The Secret Ozempic Recipe Behind Novo’s Race to Boost Supplies
The pharma giant needs more semaglutide, the key ingredient in its diabetes and weight-loss drugs. So it’s spending $8 billion to expand a plant in rural Denmark where the magic happens.
Michael Hallgren, senior vice president of active pharmaceutical ingredients manufacturing, at Novo Nordisk’s factory in Kalundborg, Denmark.
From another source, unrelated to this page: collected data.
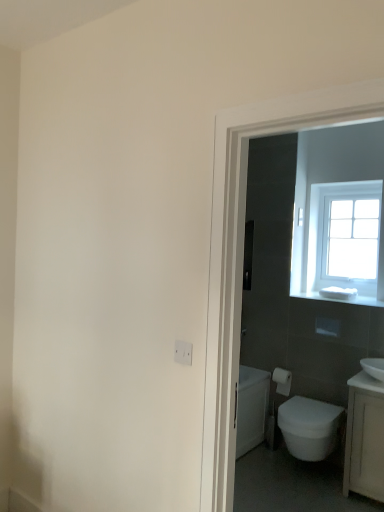 Question: Is white matte toilet paper at right oriented towards white plastic electric outlet at lower center?

Choices:
 (A) no
 (B) yes

Answer: (B)

Question: From a real-world perspective, is white matte toilet paper at right over white plastic electric outlet at lower center?

Choices:
 (A) no
 (B) yes

Answer: (A)

Question: Is white matte toilet paper at right wider than white plastic electric outlet at lower center?

Choices:
 (A) yes
 (B) no

Answer: (A)

Question: Does white matte toilet paper at right come behind white plastic electric outlet at lower center?

Choices:
 (A) no
 (B) yes

Answer: (B)

Question: Is white matte toilet paper at right far from white plastic electric outlet at lower center?

Choices:
 (A) yes
 (B) no

Answer: (A)

Question: Considering the positions of white matte toilet paper at right and white glossy bidet at lower right in the image, is white matte toilet paper at right bigger or smaller than white glossy bidet at lower right?

Choices:
 (A) small
 (B) big

Answer: (A)

Question: Considering their positions, is white matte toilet paper at right located in front of or behind white glossy bidet at lower right?

Choices:
 (A) front
 (B) behind

Answer: (B)

Question: Visually, is white matte toilet paper at right positioned to the left or to the right of white glossy bidet at lower right?

Choices:
 (A) left
 (B) right

Answer: (A)

Question: Is white matte toilet paper at right spatially inside white glossy bidet at lower right, or outside of it?

Choices:
 (A) inside
 (B) outside

Answer: (B)

Question: Considering the relative positions of white matte toilet paper at right and white plastic electric outlet at lower center in the image provided, is white matte toilet paper at right to the left or to the right of white plastic electric outlet at lower center?

Choices:
 (A) right
 (B) left

Answer: (A)

Question: Relative to white plastic electric outlet at lower center, is white matte toilet paper at right in front or behind?

Choices:
 (A) front
 (B) behind

Answer: (B)

Question: From a real-world perspective, is white matte toilet paper at right above or below white plastic electric outlet at lower center?

Choices:
 (A) above
 (B) below

Answer: (B)

Question: Considering the positions of point (273, 371) and point (178, 360), is point (273, 371) closer or farther from the camera than point (178, 360)?

Choices:
 (A) farther
 (B) closer

Answer: (A)

Question: From a real-world perspective, relative to white glossy bidet at lower right, is white plastic electric outlet at lower center vertically above or below?

Choices:
 (A) below
 (B) above

Answer: (B)

Question: Would you say white plastic electric outlet at lower center is to the left or to the right of white glossy bidet at lower right in the picture?

Choices:
 (A) right
 (B) left

Answer: (B) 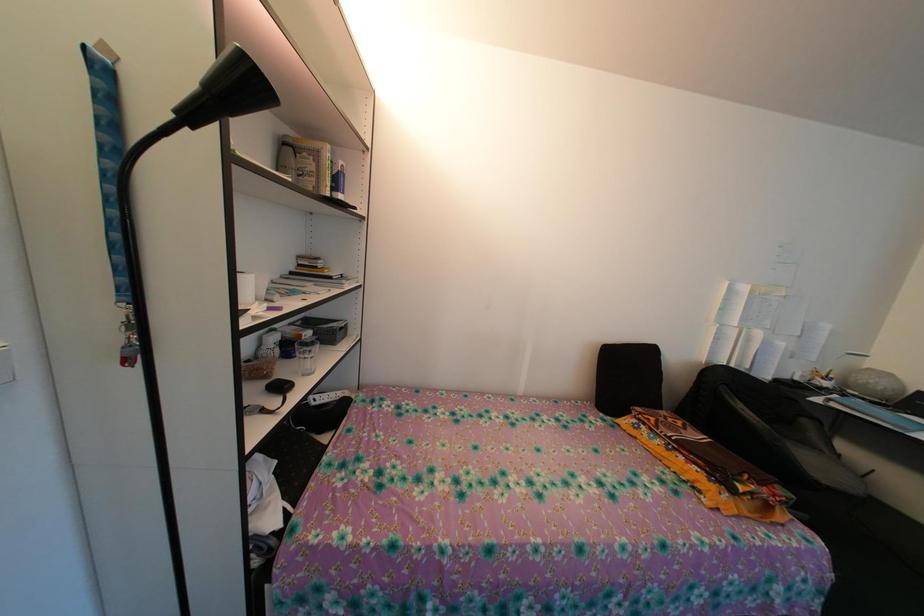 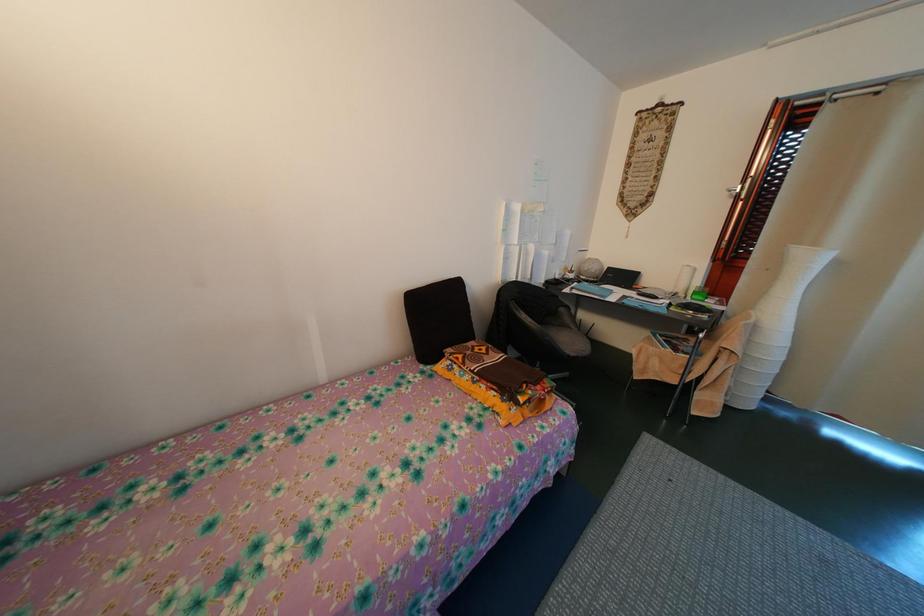 Question: Based on the continuous images, in which direction is the camera rotating? Reply with the corresponding letter.

Choices:
 (A) Left
 (B) Right
 (C) Up
 (D) Down

Answer: (B) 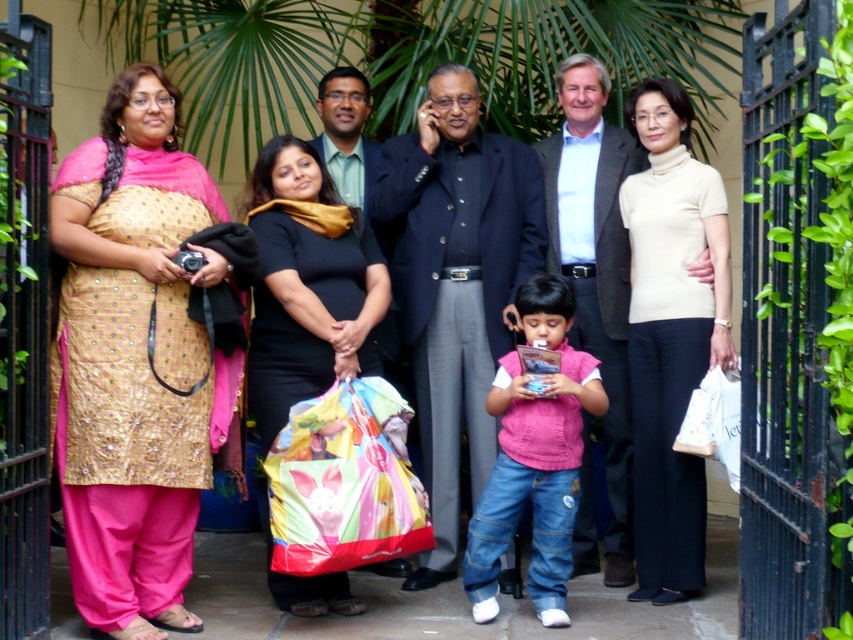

Photographer: Nanna Navntoft/BloombergMichael Hallgren, the almost 7-foot-tall Dane tasked with boosting Novo Nordisk A/S’s production of the key ingredient in Ozempic, needs a car to navigate the sprawling factory complex rising on what were once fields of grain outside Kalundborg, a former fishing village of 16,000 people in central Denmark. Once Hallgren is inside—clad in a construction hat and neon vest it takes him a few minutes just to cross one of the company’s massive halls lined with two-story steel vats for drug ingredient production. The facility is scheduled to start churning out medicine next year, but Novo has said it doesn’t know when it will be able to satisfy global demand for Ozempic and its sister drug, obesity medicine Wegovy.
After vastly underestimating the demand that would exist for weight-loss drugs, the company is playing catch-up with an eight-year, more than $8 billion expansion project that’s due to finish in 2029 at the Kalundborg site. Novo is battling US drugmaker Eli Lilly & Co. for the lead in the booming market for the pound-shedding meds. The longer it takes Hallgren to scale up ingredient production, the more sales Novo risks losing, either to Lilly or to the compounding pharmacies that are supplying copies of Wegovy, thanks to a US regulatory loophole that allows them to provide a version of the drug as long as it’s in shortage.